═════ Data for analysis

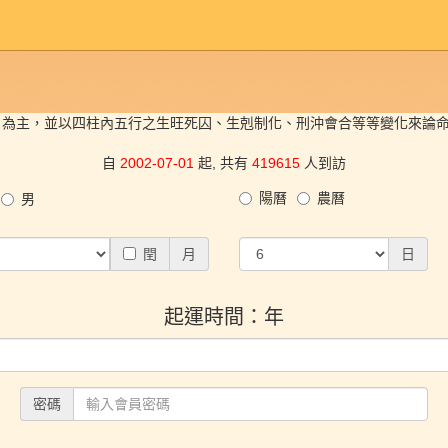
）為主，並以四柱內五行之生旺死囚、生剋制化、刑沖會合等等變化來論
自
2002-07-01
起, 共有
419615
人到訪
陽曆
農曆
男
閏
月
日
起運時間：年
密碼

══════════

**About this task**
Images are to be skipped, and each line above is to be returned exactly.

**Solution**
）為主，並以四柱內五行之生旺死囚、生剋制化、刑沖會合等等變化來論
自
2002-07-01
起, 共有
419615
人到訪
陽曆
農曆
男
閏
月
日
起運時間：年
密碼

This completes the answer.